Published online Jun 7, 2020. doi: 10.3748/wjg.v26.i21.2839
Peer-review started: December 28, 2019
First decision: January 13, 2020
Revised: March 26, 2020
Accepted: April 21, 2020
Article in press: April 21, 2020
Published online: June 7, 2020
Processing time: 160 Days and 22.2 Hours
There are two types of esophageal varices (EVs): high-risk EVs (HEVs) and low-risk EVs, and HEVs pose a greater threat to patient life than low-risk EVs. The diagnosis of EVs is mainly conducted by gastroscopy, which can cause discomfort to patients, or by non-invasive prediction models. A number of non-invasive models for predicting EVs have been reported; however, those that are based on the formula for calculation of liver and spleen volume in HEVs have not been reported.
To establish a non-invasive prediction model based on the formula for liver and spleen volume for predicting HEVs in patients with viral cirrhosis.
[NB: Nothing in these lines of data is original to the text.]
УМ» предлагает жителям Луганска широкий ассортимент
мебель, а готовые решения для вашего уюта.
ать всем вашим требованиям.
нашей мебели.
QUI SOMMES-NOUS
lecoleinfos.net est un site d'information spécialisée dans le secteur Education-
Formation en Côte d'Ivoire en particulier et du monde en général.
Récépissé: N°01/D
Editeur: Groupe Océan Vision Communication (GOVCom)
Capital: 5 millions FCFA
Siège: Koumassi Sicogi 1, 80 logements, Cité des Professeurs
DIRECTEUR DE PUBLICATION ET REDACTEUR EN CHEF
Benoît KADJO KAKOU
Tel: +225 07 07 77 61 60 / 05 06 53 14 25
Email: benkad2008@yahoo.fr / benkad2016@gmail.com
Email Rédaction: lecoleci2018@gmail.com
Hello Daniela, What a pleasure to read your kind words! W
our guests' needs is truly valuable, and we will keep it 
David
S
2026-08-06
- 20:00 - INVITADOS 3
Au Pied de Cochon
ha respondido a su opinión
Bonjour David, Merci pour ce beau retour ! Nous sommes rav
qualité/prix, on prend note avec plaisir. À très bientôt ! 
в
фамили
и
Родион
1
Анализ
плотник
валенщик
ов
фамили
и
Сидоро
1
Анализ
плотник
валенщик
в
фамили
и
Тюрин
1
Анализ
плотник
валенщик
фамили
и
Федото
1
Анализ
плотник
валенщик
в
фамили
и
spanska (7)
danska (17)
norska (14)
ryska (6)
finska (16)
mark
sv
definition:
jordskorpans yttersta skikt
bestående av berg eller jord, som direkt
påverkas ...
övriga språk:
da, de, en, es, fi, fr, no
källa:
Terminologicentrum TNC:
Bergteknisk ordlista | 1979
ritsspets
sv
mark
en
Data from 86 EV patients with viral cirrhosis were collected. Actual liver and spleen volumes of the patients were determined by computed tomography, and their calculated liver and spleen volumes were calculated by standard formulas. Other imaging and biochemical data were determined. The impact of each parameter on HEVs was analyzed by univariate and multivariate analyses, the data from which were employed to establish a non-invasive prediction model. Then the established prediction model was compared with other previous prediction models. Finally, the discriminating ability, calibration ability, and clinical efficacy of the new model was verified in both the modeling group and the external validation group.
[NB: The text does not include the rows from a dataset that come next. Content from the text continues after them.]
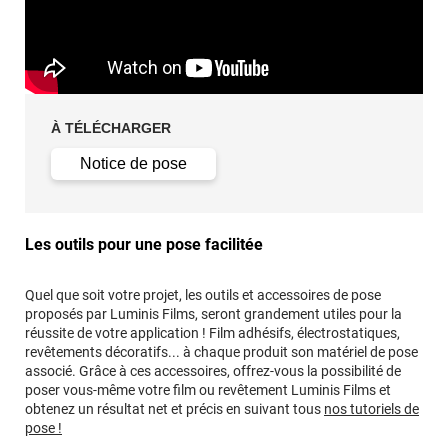
À TÉLÉCHARGER
Notice de pose
Les outils pour une pose facilitée
Quel que soit votre projet, les outils et accessoires de pose
proposés par Luminis Films, seront grandement utiles pour la
réussite de votre application ! Film adhésifs, électrostatiques,
revêtements décoratifs... à chaque produit son matériel de pose
associé. Grâce à ces accessoires, offrez-vous la possibilité de
poser vous-même votre film ou revêtement Luminis Films et
obtenez un résultat net et précis en suivant tous
nos tutoriels de
pose !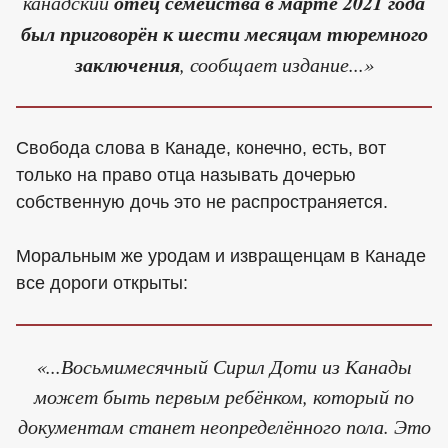
канадский
отец семейства в марте 2021 года
был приговорён к шести месяцам тюремного
заключения
, сообщает издание...»
Свобода слова в Канаде, конечно, есть, вот
только на право отца называть дочерью
собственную дочь это не распространяется.
Моральным же уродам и извращенцам в Канаде
все дороги открыты:
«...Восьмимесячный Сирил Доти из Канады
может быть первым ребёнком, который по
документам станет неопределённого пола. Это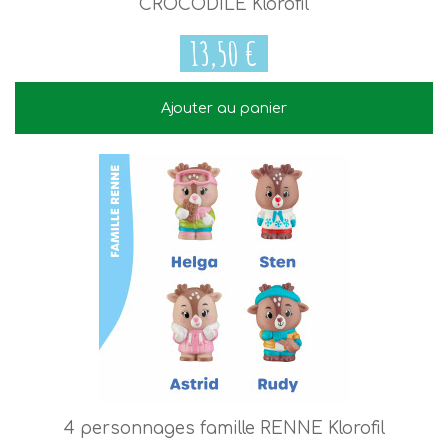
CROCODILE Klorofil
13,50 €
Ajouter au panier
13,50 €
4 personnages famille RENNE Klorofil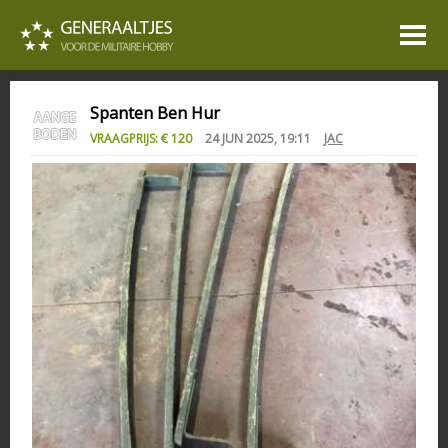
Spanten Ben Hur
VRAAGPRIJS: € 120
24 JUN 2025, 19:11
JAC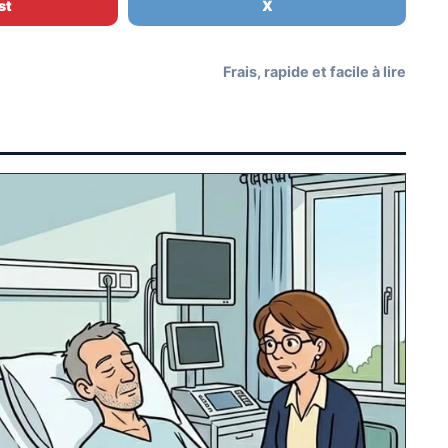
st
X
Frais, rapide et facile à lire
Data from univariate and multivariate analyses indicated that the liver-spleen volume ratio, spleen volume change rate, and aspartate aminotransferase were correlated with HEVs. These indexes were successfully used to establish the non-invasive prediction model. The comparison of the models showed that the established model could better predict HEVs compared with previous models. The discriminating ability, calibration ability, and clinical efficacy of the new model were affirmed.
The non-invasive prediction model for predicting HEVs in patients with viral cirrhosis was successfully established. The new model is reliable for predicting HEVs and has clinical applicability.
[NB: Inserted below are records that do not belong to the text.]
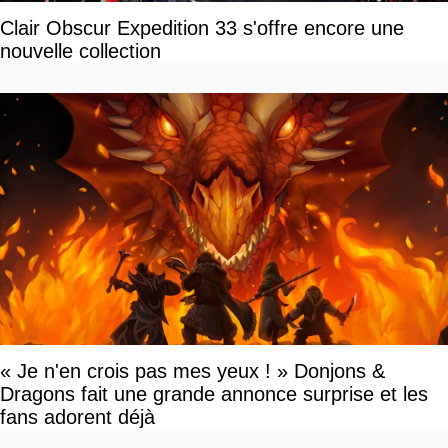
Clair Obscur Expedition 33 s'offre encore une
nouvelle collection
« Je n'en crois pas mes yeux ! » Donjons &
Dragons fait une grande annonce surprise et les
fans adorent déjà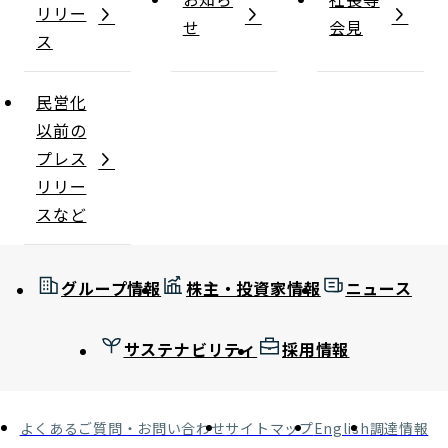
リリー
せ
会見
ス
民営化
以前の
プレス
リリー
スなど
グループ情報
株主・投資家情報
ニュース
サステナビリティ
採用情報
よくあるご質問・お問い合わせ
サイトマップ
English
調達情報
Core tip: The non-invasive prediction model for predicting high-risk esophageal varices in patients with viral cirrhosis was successfully established based on the standard formula for calculation of liver and spleen volumes. It is a novel model that has not been reported. The model was shown to be better than previous prediction models. The new model had clinical efficacy and the ability to predict high-risk esophageal varices.